Spinifex Collaborative
Language: Pitjantjatjara
Community: Spinifex Community
PROFILE
Spinifex Collaborative
Language: Pitjantjatjara
Community: Spinifex Community
The Spinifex Arts Project was established in 1997 by traditional owners of Spinifex Country known as the Spinifex People. Painting began initially to record and document ownership of the Spinifex area within the Great Victoria Desert WA in the lead up to the successful Spinifex Native Title claim 55 000 sq km of country. Major collaborative works by men and women were enthusiastically painted in keeping with the shared history and culture of this small group and were used in the preamble to the Native Title claim. These collaborative works painted in country have become signature pieces for the Spinifex Arts Project.
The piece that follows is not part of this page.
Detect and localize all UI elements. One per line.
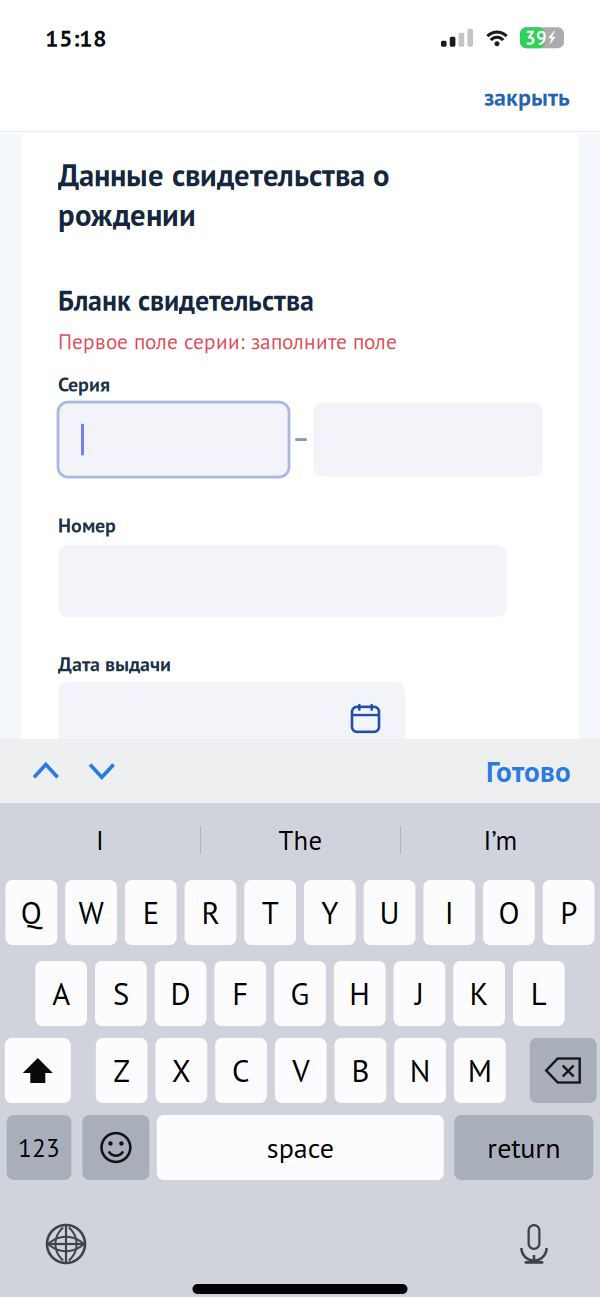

The Spinifex People are responsible for several renowned Western Desert stories that traverse the land area and such ownership requires frequent visits, ritual obligations and close adherence to traditional cultural protocols. Painting country is intimately connected with these cultural protocols and is a way of maintaining culture, and promoting culture within the western desert and the wider community.
Spinifex men and women are renowned for collaborative works where men and women will work separately. The women often paint the Seven Sisters Tjukurpa (story), a major Western Desert story that runs through a lot of Spinifex country. The Men more often paint stories pertaining to men and Men's business such as the Kipara story (the Bustard Man), Wati Kutjarra (the Two Men) and Wati Kuniya (Python man). Tjukurpa are complex and multi layered and in each case only public aspects of a story are allowed to be painted. During collaborative painting much discussion, banter and song occurs in the initial phase.
Individual paintings allow artists to develop a unique style in relation to the country they are painting, which is always either their own or their parent's country. Whilst the women love a multi-coloured palette, the men often have a restricted palette of two to three colours.
The Spinifex people are keen to share their culture through painting and produce works of high quality which are keenly sought after both nationally and internationally. Spinifex works are in major collections in Australia and overseas. The Spinifex Arts Project also documents work on film, video and audio equipment archived in an ongoing community-based database.